A man called the Colonel (Nigel Stock) arrives in the Village and hears from Number Two that he is to trade bodies with Number Six, using Professor Seltzman’s technique. The swap takes place and Number Six is now in the Colonel’s body. He awakes in his old London flat and sees an unfamiliar face in the mirror. His fiancée, Janet Portland (Zena Walker), arrives and does not recognize him.

Realizing what has happened to him, he attends her birthday party and gets his hands on an old photo lab receipt. He is able to convince Janet who he is, and she seems to accept the news, though her father, Sir Charles, does not. Doing research on the slides, Six searches for Seltzman and finds that he is in Kandersfield, Austria. He travels there to obtain reversal of the mind-swap. The new Number Two and the new Number Six are knocked out with gas and taken to the Village, but Seltzman pulls a switch. Number Six gets his own mind back, but the Colonel’s mind is transferred to the body of Seltzman and he dies. Seltzman enters the Colonel's young body and departs in a helicopter.

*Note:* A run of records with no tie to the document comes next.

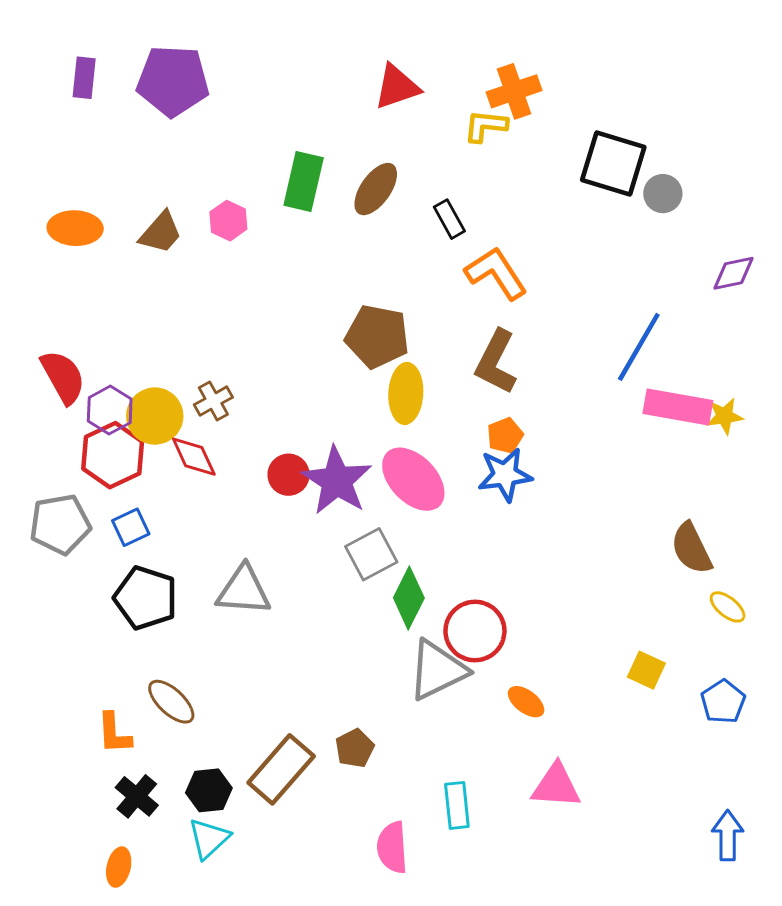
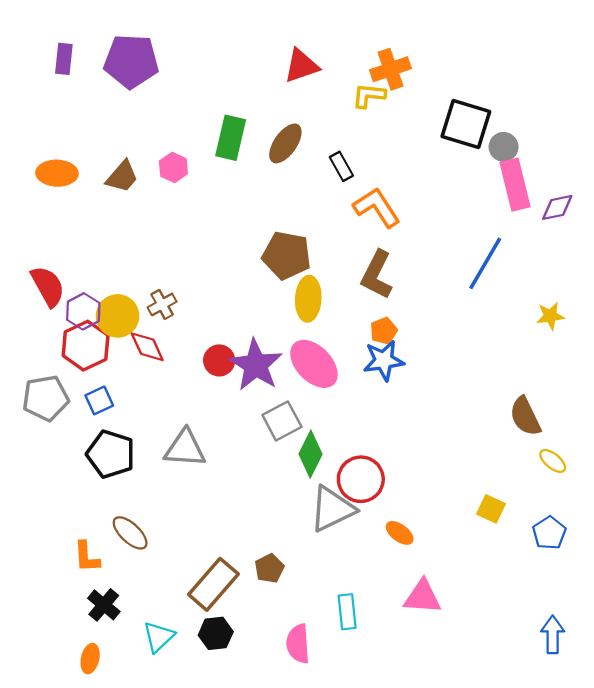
pink rectangle: (678, 407) -> (515, 185), moved, turned 66
black hexagon: (209, 790) -> (216, 633), moved

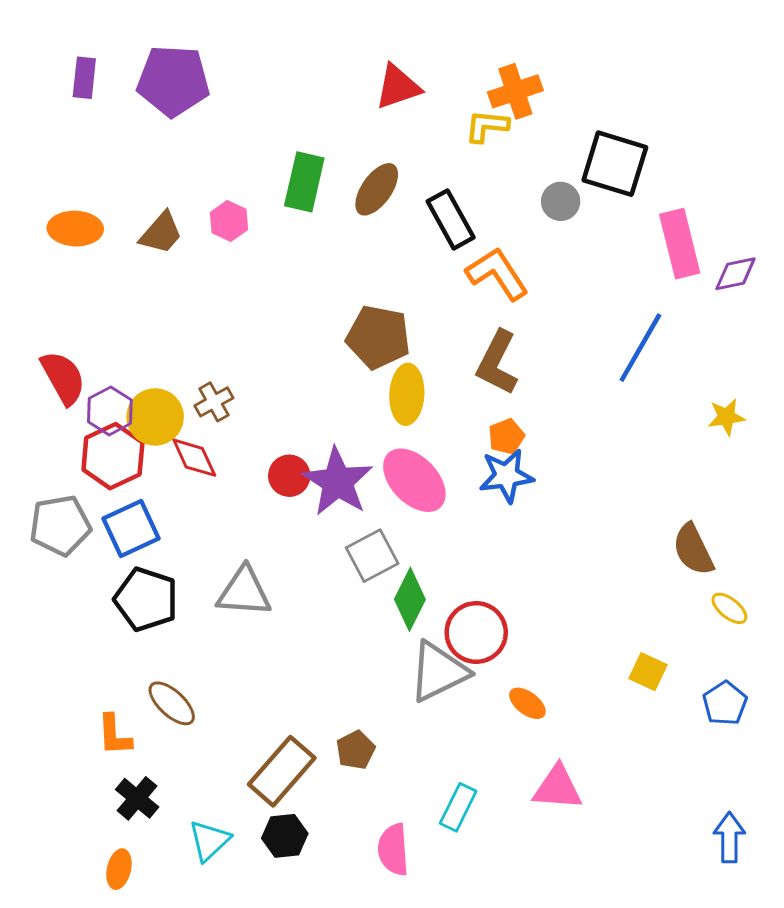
gray circle: (504, 147) -> (561, 201), moved
black rectangle: (341, 166) -> (451, 219), size x1.5
blue square: (99, 400) -> (131, 528), size x1.5
cyan rectangle: (347, 612) -> (458, 807), turned 32

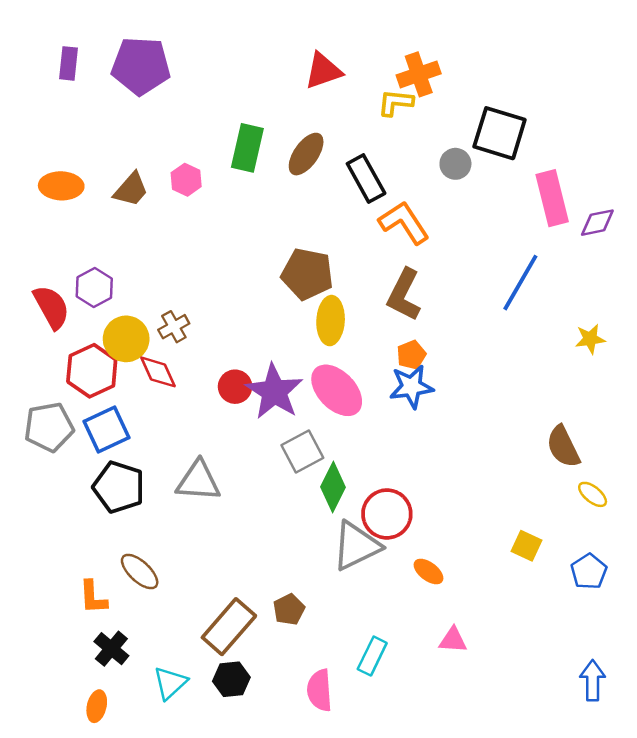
purple hexagon: (110, 411) -> (94, 287), moved
pink triangle: (558, 788) -> (453, 640), size x0.7

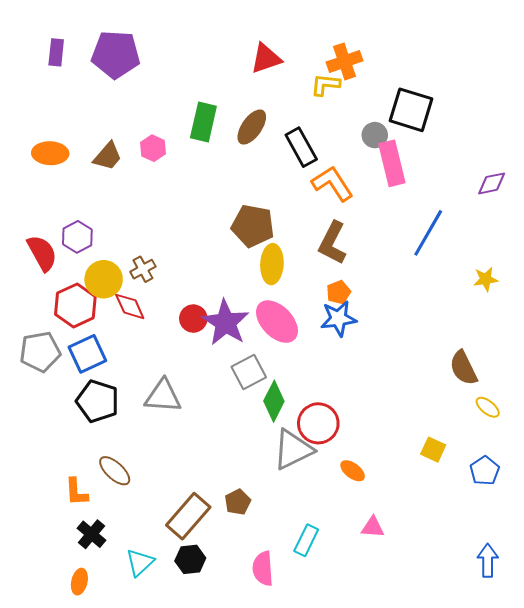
pink rectangle: (552, 198) -> (392, 163), moved

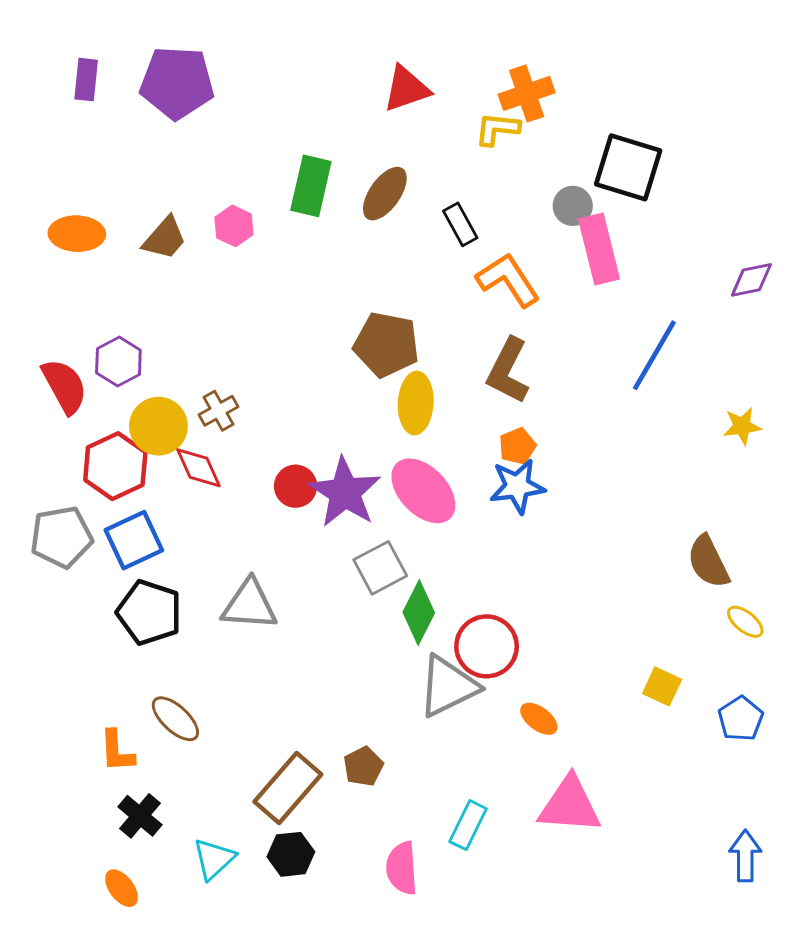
black rectangle: (301, 147) -> (460, 224), size x0.7
pink triangle: (373, 527) -> (570, 805), size x1.8
orange ellipse: (79, 582) -> (122, 888), turned -50

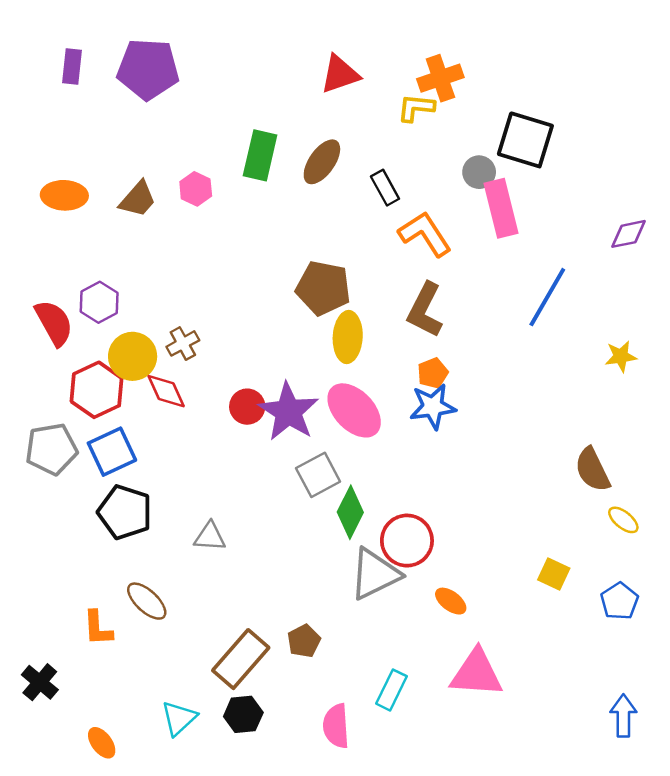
gray triangle: (249, 605) -> (210, 537), moved, size x0.7
black cross: (140, 816) -> (40, 682), moved

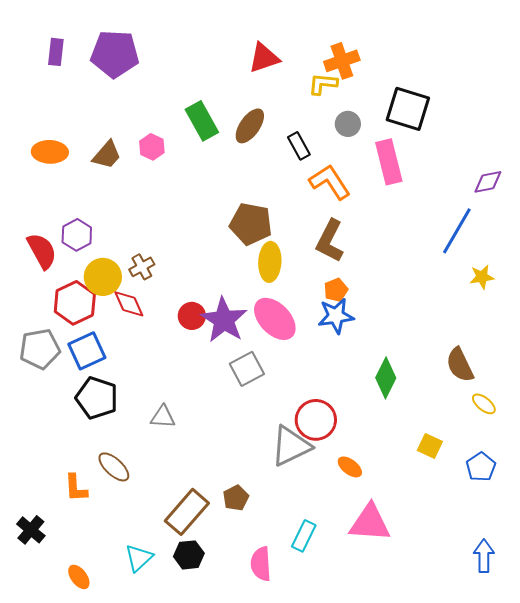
green rectangle: (260, 155) -> (202, 121), turned -42
gray circle: (479, 172) -> (348, 124), moved
blue line: (547, 297) -> (457, 231), moved
green diamond: (350, 512) -> (386, 378), moved

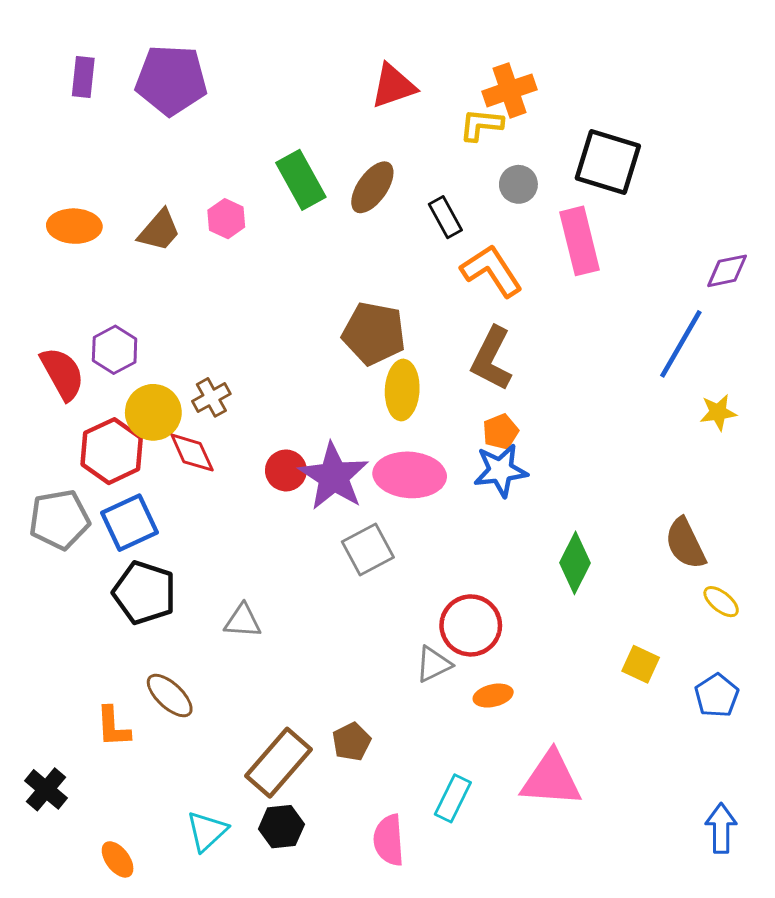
pink ellipse: (275, 319) -> (410, 475), turned -42
gray triangle: (291, 446) -> (433, 664), size x0.6
orange ellipse: (350, 467) -> (493, 696), moved, turned -50

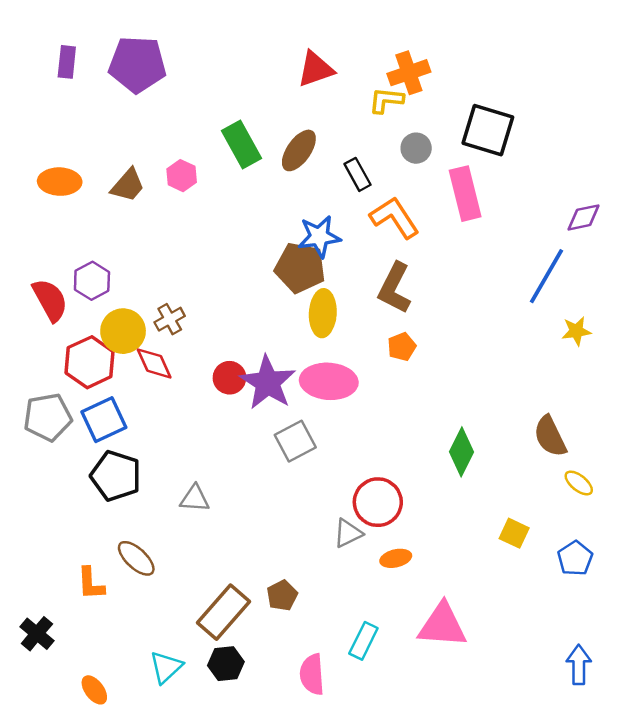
blue star: (501, 470) -> (319, 237), moved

This all happened because Patrick McGoohan was away filming Ice Station Zebra in the U.S., so Nigel Stock was able to play Number Six through most of the episode. It was written by Vincent Tilsley and directed by Pat Jackson. The title is of course from the song by Tex Ritter that appeared in High Noon (1952)

In the original script, Number Six awakens in a furious mood in his flat and storms into his office to resign, only to discover that he has a different body and a year of his life is missing. This scene did not appear on TV. Good thing. It would have been a great scene, but the story is confusing enough as it is. The script was apparently rewritten in McGoohan’s absence. Number Six, in his new body, gets to kiss the girl, which the devout Catholic Patrick McGoohan would not do. The fiancée never returned and was never mentioned again. Neither she nor her father speak Number Six’s real name.